A lumpectomy may be a good option if only a small portion of the breast has cancer (in this surgery, the surgeon only removes the cancer tissue). If more breast tissue is involved, then your doctor may recommend a mastectomy (complete breast removal). Other options include removing lymph nodes near your breast, called sentinel lymph node biopsy, and armpit, called axillary lymph node dissection.
You may need additional treatment, such as radiation, hormonal therapy, or chemotherapy, to reduce the risk of the cancer growing back after surgery.
Complementary and alternative treatments
While complementary and alternative medicine (CAM) treatments aren’t known to cure breast cancer, they can help relieve some of the symptoms and side effects of cancer and its treatments. For example, people taking hormone therapy for breast cancer can experience hot flashes, or sudden, intense warmness, and sweating.
You may find relief through:
- vitamin supplements
- relaxation exercises
Always talk to your doctor before trying a new medication or supplement. They may interact with your current treatment and cause unintended side effects.
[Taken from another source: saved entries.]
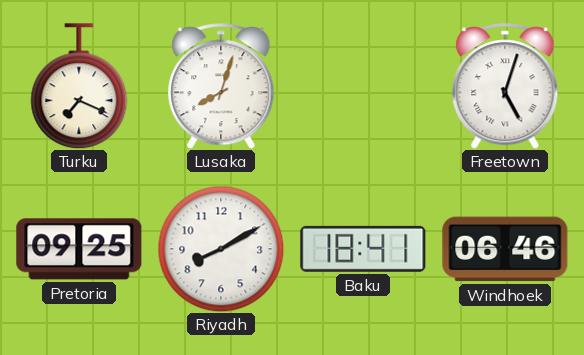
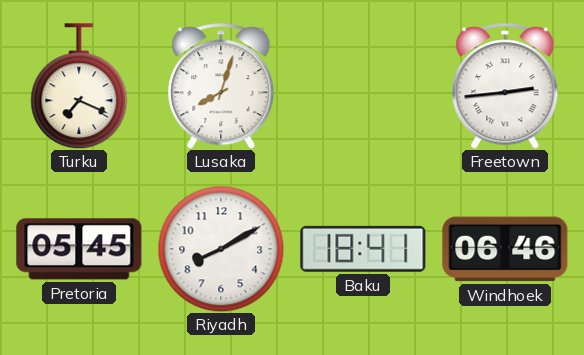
Freetown: 5:03 -> 2:44
Pretoria: 09:25 -> 05:45
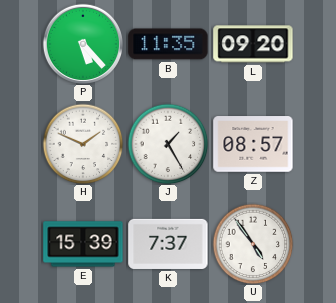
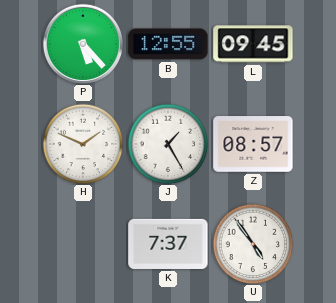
B: 11:35 -> 12:55
L: 09:20 -> 09:45
E: 15:39 -> none
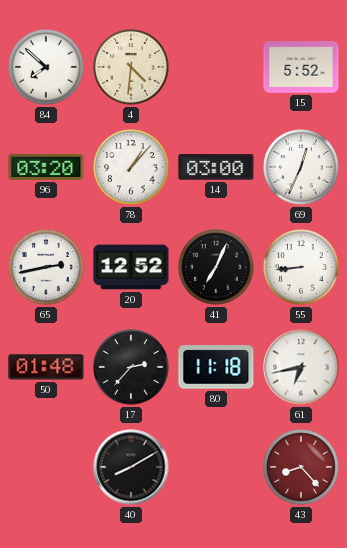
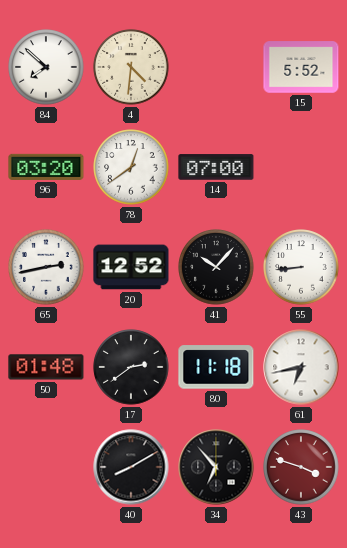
78: 1:07 -> 12:39
14: 03:00 -> 07:00
69: 12:34 -> none
41: 7:04 -> 10:07
17: 2:37 -> 2:39
34: none -> 6:53
43: 8:23 -> 3:48
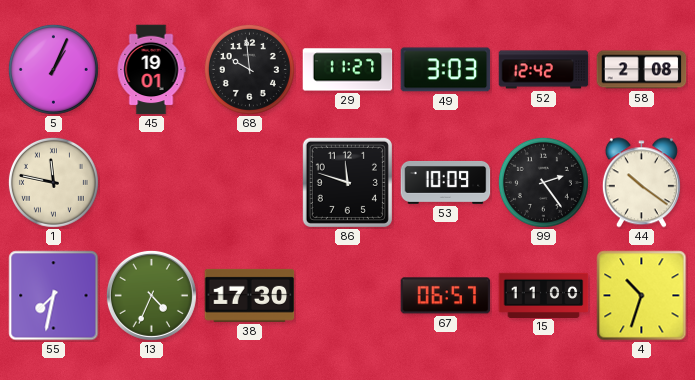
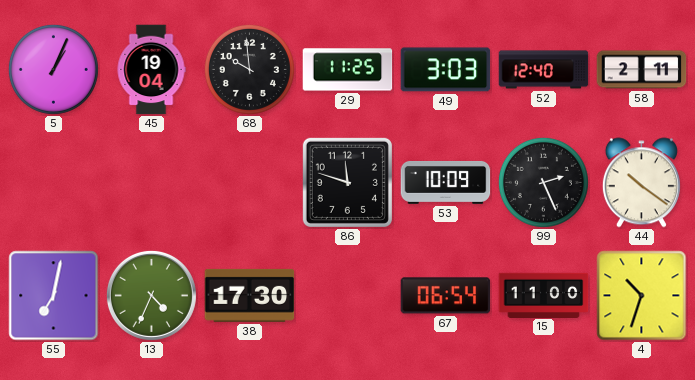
45: 19:01 -> 19:04
29: 11:27 -> 11:25
52: 12:42 -> 12:40
58: 2:08 -> 2:11
1: 11:47 -> none
99: 2:24 -> 2:26
55: 7:32 -> 7:02
67: 06:57 -> 06:54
Hormone therapy (HT) may be recommended if your cancer cells are sensitive to hormones like estrogen and progesterone. This is usually the case in lobular breast cancer. HT can block your body’s hormones from signaling the cancer cells to grow.
Early diagnosis and treatment increases your chance of living a long and healthy life. Advances in treatment are helping people with cancer live longer, healthier lives. The long-term outlook of ILC depends on multiple factors, such as:
- the stage of cancer
- grade and subtype
- surgical margins, or how close the cancer cells are to the tissue removed from the breast
- your age
- your overall health
- how well you respond to treatment
Another factor that affects outcome in ILC is whether or not estrogen, progesterone, or HER2 (human epidermal growth factor receptor 2) receptors are found on the surface of the cancer cells.
Survival rates for ILC are similar to survival rates of IDC. One study showed that five years after the diagnosis, 85.6 percent of people with ILC were still living — compared to 84.1 percent of those with IDC.
But these rates don’t take into account the different stages of cancer and other factors that affect prognosis. For example, the five-year survival rate is close to 100 percent for a stage 1 diagnosis. At stage 4, or if the cancer is metastatic, the five-year survival rate is 22 percent.
Lobular carcinoma, like other breast cancers, can develop in otherwise healthy individuals. You can reduce your risk by:
- drinking alcohol in moderation, if at all
- doing self-exams
- getting annual checkups including mammograms
- maintaining a healthy weight
- eating a balanced diet and exercising regularly
If you are considering HRT, discuss the risks and benefits of this therapy with your doctor. HRT may raise the risk of lobular carcinoma and other types of breast cancer. If you do choose to take HRT, you should take the lowest effective dose for the shortest possible time.
There is an increased risk of developing invasive breast cancer if you are diagnosed with LCIS. You can take medications like tamoxifen to lower your risk. Your doctor may also suggest a mastectomy if you have a family history of breast cancer.
Getting a breast cancer diagnosis of any type can be overwhelming. Learning about breast cancer and the treatment options may help you feel more at ease as you move through your journey. Places you can turn to for support if you’re diagnosed with lobular breast cancer include:
- your healthcare team
- friends and family
- online communities
- local support groups
The breast cancer community is a visible and vocal one. Local support groups may be helpful in connecting with others who are going through similar experiences.